Fulfilling International Obligations
Some of you might ask: Why do we need to do this? The answer is simple: NFPA must be an international organization in order to fulfill our mission to save lives and property from fire.
The fact of the matter is that the global economy and our trade relations mean that codes and standards must be accepted internationally. This doesn't mean that a code or standard has to be developed or approved by an organization such as the International Standards Organization in Geneva. However, it does mean we need to show that our codes and standards reach beyond national borders.
That's easy for NFPA because we're widely used in so many countries. And we're going to do even more to expand NFPA's international activities in the coming years.
Part of our strategy is to broaden international participation in our process. The NFPA's Board of Directors and the Standards Council already have members from countries outside the United States, as do several of our major technical committees.

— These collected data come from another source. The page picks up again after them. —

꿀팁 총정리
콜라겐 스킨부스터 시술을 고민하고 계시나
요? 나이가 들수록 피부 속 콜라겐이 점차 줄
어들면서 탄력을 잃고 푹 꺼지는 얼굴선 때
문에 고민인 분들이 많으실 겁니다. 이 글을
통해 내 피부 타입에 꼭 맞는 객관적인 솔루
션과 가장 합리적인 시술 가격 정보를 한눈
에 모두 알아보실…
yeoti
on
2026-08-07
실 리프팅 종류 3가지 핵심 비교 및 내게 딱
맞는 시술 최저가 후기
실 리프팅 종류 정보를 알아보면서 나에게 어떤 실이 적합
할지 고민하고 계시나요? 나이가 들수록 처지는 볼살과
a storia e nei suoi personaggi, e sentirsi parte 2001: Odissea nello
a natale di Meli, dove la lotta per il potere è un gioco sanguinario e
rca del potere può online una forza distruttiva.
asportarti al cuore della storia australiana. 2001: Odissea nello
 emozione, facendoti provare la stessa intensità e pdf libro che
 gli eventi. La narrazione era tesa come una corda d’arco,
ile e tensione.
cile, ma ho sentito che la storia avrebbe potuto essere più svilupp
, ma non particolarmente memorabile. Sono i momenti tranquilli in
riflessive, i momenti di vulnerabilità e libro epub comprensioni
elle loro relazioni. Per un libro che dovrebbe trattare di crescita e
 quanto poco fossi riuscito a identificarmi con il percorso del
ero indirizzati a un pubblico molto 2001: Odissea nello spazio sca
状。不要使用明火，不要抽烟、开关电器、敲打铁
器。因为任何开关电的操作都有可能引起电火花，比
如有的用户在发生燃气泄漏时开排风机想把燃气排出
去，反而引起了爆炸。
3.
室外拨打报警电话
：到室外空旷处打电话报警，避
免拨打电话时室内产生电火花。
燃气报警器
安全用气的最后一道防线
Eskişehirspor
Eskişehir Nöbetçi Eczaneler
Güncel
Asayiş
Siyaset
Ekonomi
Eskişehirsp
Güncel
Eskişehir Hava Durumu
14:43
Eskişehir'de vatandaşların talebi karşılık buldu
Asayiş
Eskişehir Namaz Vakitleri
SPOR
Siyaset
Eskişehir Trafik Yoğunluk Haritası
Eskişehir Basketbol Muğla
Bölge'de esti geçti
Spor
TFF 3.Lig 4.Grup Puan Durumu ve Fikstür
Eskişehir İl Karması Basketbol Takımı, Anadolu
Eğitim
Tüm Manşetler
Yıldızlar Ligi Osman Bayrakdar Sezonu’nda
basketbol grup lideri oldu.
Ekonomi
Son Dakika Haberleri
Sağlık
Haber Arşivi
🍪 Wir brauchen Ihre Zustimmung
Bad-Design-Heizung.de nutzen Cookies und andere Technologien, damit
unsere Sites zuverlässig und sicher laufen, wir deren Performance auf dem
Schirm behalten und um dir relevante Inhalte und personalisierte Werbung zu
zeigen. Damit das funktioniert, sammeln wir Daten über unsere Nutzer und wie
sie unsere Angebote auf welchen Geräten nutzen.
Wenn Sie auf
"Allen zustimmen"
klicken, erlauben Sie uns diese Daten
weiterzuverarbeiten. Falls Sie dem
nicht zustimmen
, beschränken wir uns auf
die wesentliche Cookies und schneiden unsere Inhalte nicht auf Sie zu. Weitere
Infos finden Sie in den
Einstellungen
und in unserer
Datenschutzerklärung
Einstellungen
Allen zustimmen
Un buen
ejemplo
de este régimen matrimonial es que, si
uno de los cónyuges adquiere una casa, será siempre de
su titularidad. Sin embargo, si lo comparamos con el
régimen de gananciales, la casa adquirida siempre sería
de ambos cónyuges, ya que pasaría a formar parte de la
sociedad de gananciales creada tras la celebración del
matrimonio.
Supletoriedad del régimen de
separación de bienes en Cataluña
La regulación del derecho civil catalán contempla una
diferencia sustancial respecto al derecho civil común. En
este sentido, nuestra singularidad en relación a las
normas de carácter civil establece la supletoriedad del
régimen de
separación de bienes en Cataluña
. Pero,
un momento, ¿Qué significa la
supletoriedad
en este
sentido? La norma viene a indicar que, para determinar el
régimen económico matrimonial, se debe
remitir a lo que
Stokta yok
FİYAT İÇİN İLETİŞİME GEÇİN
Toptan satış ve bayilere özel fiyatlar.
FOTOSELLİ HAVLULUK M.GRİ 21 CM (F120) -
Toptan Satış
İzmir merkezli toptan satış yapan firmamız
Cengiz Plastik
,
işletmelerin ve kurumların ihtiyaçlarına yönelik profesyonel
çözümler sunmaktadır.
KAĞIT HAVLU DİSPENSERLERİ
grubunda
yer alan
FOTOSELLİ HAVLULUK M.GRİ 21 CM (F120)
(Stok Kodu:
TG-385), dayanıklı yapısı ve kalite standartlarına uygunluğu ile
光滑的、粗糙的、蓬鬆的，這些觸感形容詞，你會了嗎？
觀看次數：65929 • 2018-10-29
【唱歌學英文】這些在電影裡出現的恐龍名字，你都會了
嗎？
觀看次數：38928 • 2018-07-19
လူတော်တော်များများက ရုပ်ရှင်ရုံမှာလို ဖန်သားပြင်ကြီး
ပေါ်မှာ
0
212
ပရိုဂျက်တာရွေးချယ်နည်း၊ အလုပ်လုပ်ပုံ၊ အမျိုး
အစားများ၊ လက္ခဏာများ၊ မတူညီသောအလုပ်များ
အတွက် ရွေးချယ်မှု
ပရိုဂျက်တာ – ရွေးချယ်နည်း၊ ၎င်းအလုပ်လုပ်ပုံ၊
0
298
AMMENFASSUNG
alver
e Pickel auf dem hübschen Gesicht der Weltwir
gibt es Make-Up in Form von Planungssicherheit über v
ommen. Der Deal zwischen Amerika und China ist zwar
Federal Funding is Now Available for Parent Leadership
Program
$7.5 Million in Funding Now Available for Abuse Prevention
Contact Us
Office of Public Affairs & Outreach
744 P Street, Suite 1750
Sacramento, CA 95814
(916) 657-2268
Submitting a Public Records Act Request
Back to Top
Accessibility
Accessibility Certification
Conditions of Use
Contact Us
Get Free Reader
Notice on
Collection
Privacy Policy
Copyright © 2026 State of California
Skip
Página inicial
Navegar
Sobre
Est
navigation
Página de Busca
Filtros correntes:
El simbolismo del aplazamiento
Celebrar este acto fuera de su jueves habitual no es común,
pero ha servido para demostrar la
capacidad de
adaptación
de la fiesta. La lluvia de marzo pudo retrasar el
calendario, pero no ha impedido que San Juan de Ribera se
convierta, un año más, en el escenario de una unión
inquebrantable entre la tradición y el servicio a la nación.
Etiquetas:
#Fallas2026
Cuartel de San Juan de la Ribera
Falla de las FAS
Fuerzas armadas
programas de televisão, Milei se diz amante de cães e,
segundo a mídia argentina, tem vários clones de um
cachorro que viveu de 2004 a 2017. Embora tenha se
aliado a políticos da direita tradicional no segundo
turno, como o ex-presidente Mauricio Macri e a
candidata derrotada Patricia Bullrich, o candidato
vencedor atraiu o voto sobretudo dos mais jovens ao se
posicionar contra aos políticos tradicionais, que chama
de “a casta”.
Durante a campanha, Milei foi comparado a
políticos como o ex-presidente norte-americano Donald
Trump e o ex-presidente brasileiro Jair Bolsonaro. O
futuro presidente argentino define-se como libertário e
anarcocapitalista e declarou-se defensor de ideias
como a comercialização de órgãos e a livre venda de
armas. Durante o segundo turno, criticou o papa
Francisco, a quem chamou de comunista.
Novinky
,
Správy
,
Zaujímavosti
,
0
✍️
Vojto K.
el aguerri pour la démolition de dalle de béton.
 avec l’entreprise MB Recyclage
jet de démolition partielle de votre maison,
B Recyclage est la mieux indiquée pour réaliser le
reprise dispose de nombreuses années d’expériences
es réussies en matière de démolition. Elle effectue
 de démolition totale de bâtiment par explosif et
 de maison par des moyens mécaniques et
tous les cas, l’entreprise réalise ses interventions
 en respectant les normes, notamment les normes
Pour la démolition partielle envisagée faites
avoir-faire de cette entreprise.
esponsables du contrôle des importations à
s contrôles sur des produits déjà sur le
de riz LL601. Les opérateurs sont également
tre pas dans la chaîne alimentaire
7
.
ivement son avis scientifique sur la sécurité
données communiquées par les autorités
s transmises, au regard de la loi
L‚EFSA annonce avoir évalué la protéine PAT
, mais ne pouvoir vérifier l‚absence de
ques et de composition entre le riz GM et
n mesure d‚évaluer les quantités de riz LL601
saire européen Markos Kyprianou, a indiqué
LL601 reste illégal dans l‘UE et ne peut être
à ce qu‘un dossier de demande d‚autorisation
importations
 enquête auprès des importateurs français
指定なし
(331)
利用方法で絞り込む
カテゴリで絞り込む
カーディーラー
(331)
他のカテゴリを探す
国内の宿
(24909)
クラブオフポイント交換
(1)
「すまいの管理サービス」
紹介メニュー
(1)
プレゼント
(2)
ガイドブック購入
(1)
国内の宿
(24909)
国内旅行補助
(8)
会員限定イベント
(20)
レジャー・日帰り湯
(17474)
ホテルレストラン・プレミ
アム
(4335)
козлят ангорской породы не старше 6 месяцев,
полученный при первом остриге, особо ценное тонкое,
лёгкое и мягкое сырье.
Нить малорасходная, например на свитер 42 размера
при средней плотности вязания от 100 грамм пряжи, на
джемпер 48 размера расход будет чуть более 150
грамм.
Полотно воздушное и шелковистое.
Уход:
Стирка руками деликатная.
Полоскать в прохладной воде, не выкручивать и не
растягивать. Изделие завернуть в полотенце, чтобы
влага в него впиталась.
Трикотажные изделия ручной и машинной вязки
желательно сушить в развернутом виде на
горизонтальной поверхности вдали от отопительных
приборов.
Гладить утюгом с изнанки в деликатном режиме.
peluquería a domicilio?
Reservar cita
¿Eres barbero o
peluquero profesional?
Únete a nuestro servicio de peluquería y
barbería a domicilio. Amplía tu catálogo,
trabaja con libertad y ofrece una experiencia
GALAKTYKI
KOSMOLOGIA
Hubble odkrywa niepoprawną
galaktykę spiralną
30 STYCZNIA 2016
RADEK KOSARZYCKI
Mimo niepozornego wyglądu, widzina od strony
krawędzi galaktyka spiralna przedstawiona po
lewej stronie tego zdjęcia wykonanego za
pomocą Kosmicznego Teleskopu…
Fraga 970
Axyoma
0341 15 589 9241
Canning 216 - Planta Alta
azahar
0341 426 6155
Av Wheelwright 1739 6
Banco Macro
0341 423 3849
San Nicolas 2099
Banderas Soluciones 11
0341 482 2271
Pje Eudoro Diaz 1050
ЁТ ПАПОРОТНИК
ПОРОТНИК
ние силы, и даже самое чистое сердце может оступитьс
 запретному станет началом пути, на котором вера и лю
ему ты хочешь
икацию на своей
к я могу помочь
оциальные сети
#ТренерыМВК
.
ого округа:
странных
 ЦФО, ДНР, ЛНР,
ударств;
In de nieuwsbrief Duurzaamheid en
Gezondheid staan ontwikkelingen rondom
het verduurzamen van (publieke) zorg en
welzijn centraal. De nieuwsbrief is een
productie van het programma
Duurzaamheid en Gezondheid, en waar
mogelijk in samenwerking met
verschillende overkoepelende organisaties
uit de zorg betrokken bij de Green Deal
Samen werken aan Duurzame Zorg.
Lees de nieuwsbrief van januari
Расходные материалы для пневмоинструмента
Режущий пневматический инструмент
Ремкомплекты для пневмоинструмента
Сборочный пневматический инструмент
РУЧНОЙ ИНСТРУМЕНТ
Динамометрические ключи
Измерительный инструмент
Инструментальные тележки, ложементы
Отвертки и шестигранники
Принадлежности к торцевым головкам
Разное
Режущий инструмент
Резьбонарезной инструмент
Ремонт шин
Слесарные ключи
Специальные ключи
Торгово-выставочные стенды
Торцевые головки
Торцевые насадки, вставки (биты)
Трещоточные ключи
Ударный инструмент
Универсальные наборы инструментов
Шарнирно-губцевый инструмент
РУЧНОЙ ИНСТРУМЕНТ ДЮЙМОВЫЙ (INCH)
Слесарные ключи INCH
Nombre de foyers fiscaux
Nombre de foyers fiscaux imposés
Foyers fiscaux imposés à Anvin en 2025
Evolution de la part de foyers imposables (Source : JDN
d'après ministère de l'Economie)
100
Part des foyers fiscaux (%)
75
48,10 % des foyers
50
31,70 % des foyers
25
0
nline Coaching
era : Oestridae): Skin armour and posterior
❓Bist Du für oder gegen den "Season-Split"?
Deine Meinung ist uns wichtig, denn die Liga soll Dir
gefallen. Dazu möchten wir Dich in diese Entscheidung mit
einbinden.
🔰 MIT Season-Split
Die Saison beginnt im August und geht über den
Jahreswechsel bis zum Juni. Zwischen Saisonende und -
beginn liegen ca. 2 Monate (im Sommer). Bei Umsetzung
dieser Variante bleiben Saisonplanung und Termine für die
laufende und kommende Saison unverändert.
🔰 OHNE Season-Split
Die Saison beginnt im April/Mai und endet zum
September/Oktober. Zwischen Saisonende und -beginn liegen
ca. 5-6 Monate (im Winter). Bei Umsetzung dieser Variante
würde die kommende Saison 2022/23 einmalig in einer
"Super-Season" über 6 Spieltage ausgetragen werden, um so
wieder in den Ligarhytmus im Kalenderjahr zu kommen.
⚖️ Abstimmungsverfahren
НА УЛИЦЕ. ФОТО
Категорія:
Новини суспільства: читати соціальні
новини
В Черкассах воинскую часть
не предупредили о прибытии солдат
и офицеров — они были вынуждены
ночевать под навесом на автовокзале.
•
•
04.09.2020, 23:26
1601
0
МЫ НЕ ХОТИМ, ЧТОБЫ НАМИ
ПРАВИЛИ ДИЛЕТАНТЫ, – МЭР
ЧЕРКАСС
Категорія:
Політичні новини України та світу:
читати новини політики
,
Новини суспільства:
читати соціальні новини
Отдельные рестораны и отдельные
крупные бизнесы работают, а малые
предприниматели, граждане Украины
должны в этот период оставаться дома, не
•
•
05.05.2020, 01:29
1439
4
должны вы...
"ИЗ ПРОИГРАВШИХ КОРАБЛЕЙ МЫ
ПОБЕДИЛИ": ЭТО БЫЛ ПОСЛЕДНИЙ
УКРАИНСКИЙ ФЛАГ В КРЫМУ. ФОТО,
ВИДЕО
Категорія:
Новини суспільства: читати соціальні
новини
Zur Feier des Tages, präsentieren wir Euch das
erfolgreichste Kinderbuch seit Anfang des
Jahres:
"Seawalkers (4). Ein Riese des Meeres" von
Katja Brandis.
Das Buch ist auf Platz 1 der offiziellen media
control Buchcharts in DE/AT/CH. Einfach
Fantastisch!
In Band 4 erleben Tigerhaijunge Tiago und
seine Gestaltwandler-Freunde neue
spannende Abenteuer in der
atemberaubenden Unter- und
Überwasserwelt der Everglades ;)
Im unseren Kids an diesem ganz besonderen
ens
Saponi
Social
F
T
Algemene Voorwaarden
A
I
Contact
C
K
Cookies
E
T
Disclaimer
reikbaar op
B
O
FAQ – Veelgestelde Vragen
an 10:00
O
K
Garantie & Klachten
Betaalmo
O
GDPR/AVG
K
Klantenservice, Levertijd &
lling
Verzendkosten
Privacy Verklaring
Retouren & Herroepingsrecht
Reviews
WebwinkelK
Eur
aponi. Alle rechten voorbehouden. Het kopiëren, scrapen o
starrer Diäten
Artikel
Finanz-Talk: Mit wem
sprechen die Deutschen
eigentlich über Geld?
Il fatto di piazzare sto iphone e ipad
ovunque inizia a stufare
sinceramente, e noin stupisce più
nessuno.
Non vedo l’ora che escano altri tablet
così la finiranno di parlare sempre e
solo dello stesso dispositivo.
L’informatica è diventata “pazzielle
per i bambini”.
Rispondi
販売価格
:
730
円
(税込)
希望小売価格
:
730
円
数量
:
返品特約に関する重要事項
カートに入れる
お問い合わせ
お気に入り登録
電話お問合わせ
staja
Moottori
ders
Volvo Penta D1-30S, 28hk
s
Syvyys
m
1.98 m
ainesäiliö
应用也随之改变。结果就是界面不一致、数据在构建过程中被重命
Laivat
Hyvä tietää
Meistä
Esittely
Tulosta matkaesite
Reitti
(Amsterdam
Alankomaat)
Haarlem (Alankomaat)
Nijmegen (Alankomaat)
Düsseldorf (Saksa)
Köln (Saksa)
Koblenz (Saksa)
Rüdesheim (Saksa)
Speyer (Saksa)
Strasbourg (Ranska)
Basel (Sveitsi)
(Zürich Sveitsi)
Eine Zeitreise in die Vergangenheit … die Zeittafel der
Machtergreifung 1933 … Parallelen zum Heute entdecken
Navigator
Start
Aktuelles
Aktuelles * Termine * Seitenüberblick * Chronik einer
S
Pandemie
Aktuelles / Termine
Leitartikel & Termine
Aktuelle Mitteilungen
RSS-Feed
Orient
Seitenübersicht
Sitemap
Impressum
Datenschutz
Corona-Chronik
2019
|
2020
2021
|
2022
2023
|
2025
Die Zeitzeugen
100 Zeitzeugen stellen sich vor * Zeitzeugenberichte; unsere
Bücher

With growing use of the Internet, I expect to see full international participation on all of our major committees in the near future. We're discussing with our volunteers how we might use technology to facilitate communications and committee participation, which could make it easier for a fire protection engineer in Bogotá or a sprinkler installer in Hong Kong to participate in our process. Then nobody will be able to deny that the consensus reached in the NFPA codes- and standards-making process is truly an international consensus.
NFPA's mission to save lives and property from fire and other hazards isn't limited by national boundaries. Now that we have the means to carry our mission around the world, we have the obligation to do so.